> Assignment
Looking at the records below, please work out how many lines contain the word "vacances" and give the number alone.
[Start of section]
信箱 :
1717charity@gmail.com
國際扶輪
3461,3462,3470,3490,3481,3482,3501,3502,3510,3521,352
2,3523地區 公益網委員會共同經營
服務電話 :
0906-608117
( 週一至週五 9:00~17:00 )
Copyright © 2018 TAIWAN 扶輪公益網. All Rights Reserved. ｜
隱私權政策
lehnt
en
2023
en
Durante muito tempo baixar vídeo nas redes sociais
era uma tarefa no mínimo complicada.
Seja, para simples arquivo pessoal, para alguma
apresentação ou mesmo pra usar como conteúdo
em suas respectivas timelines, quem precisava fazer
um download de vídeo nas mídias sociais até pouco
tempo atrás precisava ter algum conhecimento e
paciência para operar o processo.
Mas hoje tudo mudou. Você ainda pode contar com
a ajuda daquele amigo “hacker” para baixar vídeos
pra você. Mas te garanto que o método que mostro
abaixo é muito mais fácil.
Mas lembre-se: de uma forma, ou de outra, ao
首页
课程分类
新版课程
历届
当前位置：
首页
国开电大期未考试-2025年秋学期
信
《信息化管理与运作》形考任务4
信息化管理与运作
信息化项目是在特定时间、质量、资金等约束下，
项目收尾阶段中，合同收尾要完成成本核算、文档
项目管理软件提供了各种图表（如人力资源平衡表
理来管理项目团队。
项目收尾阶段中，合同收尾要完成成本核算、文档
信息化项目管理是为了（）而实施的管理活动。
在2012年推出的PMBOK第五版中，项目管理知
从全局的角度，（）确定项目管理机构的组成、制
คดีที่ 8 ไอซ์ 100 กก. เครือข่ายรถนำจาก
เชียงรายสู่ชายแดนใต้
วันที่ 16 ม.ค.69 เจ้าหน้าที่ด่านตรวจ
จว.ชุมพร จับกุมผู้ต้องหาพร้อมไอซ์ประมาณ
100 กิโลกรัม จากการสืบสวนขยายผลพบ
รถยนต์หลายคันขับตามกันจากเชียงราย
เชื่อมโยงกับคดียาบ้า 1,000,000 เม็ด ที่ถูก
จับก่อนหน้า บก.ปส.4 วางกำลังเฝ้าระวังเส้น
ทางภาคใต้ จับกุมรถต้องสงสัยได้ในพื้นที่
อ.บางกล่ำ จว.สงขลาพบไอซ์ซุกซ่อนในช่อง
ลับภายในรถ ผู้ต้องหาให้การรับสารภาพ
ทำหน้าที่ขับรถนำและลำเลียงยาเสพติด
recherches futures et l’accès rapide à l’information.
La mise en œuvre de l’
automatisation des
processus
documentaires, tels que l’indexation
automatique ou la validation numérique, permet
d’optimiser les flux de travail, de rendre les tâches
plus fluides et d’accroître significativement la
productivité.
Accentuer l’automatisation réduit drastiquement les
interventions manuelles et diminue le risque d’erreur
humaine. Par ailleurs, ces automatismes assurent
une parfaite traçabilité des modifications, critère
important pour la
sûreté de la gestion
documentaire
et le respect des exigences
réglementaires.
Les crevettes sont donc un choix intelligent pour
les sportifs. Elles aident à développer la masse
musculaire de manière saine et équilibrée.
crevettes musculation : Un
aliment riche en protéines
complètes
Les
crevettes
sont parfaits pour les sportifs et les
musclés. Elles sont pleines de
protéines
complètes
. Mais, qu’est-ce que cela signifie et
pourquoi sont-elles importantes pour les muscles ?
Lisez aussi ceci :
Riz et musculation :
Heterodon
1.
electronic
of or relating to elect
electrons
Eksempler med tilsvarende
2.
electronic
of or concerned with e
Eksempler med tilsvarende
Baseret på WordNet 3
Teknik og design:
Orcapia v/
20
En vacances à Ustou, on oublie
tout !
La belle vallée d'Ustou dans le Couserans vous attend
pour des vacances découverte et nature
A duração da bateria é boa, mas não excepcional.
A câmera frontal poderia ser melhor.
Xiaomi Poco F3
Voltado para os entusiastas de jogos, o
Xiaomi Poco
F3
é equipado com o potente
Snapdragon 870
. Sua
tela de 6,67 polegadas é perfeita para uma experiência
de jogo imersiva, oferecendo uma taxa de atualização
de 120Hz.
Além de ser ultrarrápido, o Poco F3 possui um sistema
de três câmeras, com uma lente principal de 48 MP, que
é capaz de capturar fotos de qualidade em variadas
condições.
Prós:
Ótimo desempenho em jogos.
[End of section]
[Start of section]
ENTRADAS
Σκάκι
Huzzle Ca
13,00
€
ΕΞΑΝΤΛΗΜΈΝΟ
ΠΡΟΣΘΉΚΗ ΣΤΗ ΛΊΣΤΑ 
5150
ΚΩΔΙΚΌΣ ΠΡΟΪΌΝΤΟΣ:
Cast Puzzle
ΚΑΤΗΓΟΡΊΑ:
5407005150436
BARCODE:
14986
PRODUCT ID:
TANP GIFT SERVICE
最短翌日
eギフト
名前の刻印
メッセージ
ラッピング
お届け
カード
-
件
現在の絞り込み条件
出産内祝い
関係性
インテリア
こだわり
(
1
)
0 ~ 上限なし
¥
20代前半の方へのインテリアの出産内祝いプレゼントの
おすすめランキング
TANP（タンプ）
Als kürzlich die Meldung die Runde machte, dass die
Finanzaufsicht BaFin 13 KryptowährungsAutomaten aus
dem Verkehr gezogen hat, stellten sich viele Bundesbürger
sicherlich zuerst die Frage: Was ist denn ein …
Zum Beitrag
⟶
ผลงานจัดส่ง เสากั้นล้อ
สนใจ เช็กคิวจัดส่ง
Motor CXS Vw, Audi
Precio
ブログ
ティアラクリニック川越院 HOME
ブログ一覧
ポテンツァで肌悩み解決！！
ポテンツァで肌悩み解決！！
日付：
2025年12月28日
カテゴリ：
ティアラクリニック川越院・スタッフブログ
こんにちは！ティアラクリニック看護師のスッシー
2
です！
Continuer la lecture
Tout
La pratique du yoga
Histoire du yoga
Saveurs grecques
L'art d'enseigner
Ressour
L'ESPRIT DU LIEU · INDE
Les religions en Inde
[End of section]
[Start of section]
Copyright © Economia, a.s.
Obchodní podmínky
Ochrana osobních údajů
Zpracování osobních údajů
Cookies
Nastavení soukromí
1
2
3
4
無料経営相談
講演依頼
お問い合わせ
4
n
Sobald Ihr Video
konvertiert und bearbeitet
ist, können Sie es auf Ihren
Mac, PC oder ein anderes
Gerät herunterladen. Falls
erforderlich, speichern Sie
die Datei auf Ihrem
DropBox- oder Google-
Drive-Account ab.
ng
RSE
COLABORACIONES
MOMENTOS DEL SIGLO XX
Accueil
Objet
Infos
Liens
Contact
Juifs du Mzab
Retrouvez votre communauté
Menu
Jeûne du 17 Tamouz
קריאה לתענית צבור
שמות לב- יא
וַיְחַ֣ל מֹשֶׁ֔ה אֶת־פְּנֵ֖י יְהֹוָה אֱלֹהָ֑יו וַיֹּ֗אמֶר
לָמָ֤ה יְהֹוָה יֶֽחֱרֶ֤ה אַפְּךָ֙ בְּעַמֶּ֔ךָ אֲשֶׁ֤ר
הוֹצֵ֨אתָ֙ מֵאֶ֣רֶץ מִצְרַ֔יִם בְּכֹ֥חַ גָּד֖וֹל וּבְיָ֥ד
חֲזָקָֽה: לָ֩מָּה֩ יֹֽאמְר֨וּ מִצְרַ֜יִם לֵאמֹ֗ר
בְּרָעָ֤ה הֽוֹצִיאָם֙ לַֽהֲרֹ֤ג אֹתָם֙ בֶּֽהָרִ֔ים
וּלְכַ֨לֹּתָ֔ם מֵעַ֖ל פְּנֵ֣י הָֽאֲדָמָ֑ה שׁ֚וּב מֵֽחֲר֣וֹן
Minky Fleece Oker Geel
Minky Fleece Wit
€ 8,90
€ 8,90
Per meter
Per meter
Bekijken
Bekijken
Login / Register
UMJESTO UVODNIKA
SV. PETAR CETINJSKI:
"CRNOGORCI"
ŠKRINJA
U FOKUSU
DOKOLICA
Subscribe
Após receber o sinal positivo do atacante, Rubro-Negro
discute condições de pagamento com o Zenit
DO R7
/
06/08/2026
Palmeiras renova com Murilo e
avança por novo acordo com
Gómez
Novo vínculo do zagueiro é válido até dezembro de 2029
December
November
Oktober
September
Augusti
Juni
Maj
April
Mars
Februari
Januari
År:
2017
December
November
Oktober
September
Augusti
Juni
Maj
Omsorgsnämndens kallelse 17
[End of section]
> Expected answer
2